Carry on generations

I was slouching on the couch, tired and bored, flicking through the TV channels. I came across Carry on Cleo and started watching it. Foreign persons don't understand how the Carry On series both fits into and shapes our national psyche, but for British persons of a certain age (eg, me), they are special and comforting, like a spotted dick (tee hee).

Anyway, I was watching it while no.2 son came and slumped on the sofa beside me. He was bored too, waiting to talk to his mother while she was in the middle of an extended phone conversation with one of her friends. So there we were, watching Jim Dale, Warren Mitchell, Kenneth Williams and the rest of the gang. Now, no.2 son is not versed in the history of British light entertainment, the tradition of the double entendre or the Shakespeare tragedy that was the inspiration for the work.
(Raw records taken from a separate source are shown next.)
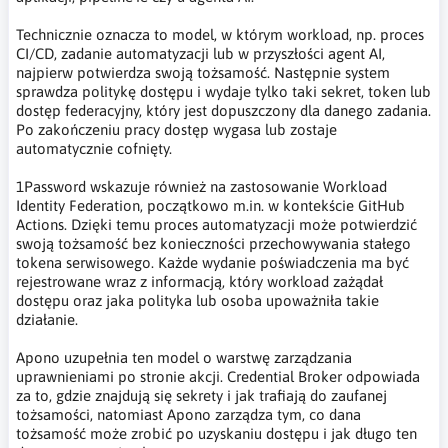
Technicznie oznacza to model, w którym workload, np. proces
CI/CD, zadanie automatyzacji lub w przyszłości agent AI,
najpierw potwierdza swoją tożsamość. Następnie system
sprawdza politykę dostępu i wydaje tylko taki sekret, token lub
dostęp federacyjny, który jest dopuszczony dla danego zadania.
Po zakończeniu pracy dostęp wygasa lub zostaje
automatycznie cofnięty.
1Password wskazuje również na zastosowanie Workload
Identity Federation, początkowo m.in. w kontekście GitHub
Actions. Dzięki temu proces automatyzacji może potwierdzić
swoją tożsamość bez konieczności przechowywania stałego
tokena serwisowego. Każde wydanie poświadczenia ma być
rejestrowane wraz z informacją, który workload zażądał
dostępu oraz jaka polityka lub osoba upoważniła takie
działanie.
Apono uzupełnia ten model o warstwę zarządzania
uprawnieniami po stronie akcji. Credential Broker odpowiada
za to, gdzie znajdują się sekrety i jak trafiają do zaufanej
tożsamości, natomiast Apono zarządza tym, co dana
tożsamość może zrobić po uzyskaniu dostępu i jak długo ten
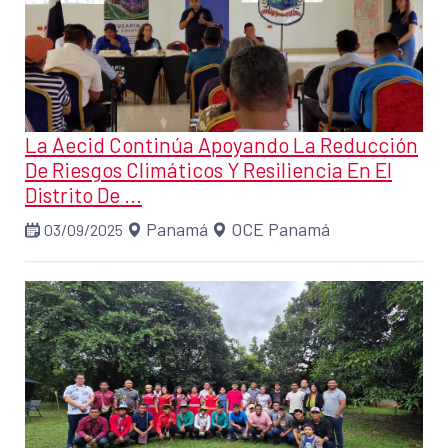
La Aecid Continúa Apoyando La Reducción
De Riesgos Climáticos Y Resiliencia En El
Distrito De ...
Panamá
OCE Panamá
03/09/2025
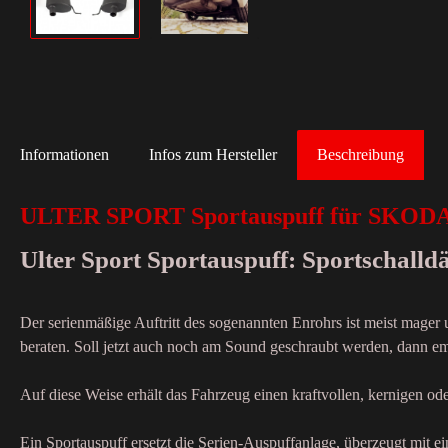
Informationen
Infos zum Hersteller
Beschreibung
ULTER SPORT Sportauspuff für SKODA 
Ulter Sport Sportauspuff: Sportschall
Der serienmäßige Auftritt des sogenannten Enrohrs ist meist mager
beraten. Soll jetzt auch noch am Sound geschraubt werden, dann emp
Auf diese Weise erhält das Fahrzeug einen kraftvollen, kernigen o
Ein Sportauspuff ersetzt die Serien-Auspuffanlage, überzeugt mit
More interestingly, he had no idea it was a comedy, and just thought it was a boring and unrealistic (well, compared to Gladiator, his benchmark for films about ancient Rome) film about Julius, Mark and Cleopatra.

So, I observe, that unless you are schooled in a culture that believes Carry On films to be funny, they aren't. One reason may well be that they contain no actual funny jokes (except, in this case, the famous line about infamy, infamy, they've all got it infamy).
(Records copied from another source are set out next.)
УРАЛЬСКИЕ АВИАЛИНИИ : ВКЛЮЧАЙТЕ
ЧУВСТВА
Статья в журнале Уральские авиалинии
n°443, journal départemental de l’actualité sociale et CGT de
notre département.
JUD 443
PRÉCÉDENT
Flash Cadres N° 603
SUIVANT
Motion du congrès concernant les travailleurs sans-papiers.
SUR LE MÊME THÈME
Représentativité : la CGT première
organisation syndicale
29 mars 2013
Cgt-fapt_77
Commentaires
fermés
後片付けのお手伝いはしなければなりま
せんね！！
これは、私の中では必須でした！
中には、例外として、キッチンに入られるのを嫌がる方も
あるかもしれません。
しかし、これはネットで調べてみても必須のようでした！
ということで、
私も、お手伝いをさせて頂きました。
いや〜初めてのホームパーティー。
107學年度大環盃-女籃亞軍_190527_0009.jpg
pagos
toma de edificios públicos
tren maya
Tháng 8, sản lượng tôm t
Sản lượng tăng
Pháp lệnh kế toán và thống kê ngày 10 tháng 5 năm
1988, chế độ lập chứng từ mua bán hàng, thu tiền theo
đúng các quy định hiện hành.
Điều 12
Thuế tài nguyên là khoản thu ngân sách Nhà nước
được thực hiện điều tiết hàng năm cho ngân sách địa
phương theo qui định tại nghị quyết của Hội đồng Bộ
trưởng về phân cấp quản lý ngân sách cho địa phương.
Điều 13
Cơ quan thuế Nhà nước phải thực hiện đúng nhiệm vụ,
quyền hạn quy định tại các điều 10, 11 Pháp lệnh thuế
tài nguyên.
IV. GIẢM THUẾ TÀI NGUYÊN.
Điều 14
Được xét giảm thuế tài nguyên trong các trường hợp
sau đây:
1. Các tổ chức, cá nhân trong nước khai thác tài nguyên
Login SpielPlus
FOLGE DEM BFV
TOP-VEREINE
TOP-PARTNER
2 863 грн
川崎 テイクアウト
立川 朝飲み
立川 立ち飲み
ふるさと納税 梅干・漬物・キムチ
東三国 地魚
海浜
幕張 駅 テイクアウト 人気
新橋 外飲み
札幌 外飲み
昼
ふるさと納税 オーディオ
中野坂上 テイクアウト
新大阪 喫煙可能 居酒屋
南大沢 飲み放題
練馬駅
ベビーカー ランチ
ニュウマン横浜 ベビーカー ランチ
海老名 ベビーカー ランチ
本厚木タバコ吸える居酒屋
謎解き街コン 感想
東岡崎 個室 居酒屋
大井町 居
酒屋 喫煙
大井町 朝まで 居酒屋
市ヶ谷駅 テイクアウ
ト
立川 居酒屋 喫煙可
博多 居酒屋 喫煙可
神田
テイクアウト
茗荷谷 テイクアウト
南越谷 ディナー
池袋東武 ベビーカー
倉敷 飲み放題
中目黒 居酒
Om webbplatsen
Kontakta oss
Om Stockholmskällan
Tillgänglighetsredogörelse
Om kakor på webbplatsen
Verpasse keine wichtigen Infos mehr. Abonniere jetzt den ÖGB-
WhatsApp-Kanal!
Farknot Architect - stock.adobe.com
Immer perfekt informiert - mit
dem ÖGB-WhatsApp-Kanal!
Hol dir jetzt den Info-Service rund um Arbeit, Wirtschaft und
In the future, everyone will be famous to fifteen people.
[posted with ecto]

1 comment:

Amanda Castleman said...

Don't give up! Some level of "Carry On" appreciation can be acquired. I moved to Blighty at 21 and edited an entertainment magazine. The publisher stuck Leslie Phillips on the second issue's cover. Once I'd been bullied into a few viewings – and subjected to countless, "you know you want to" jokes – I started to, ahem, feel the love.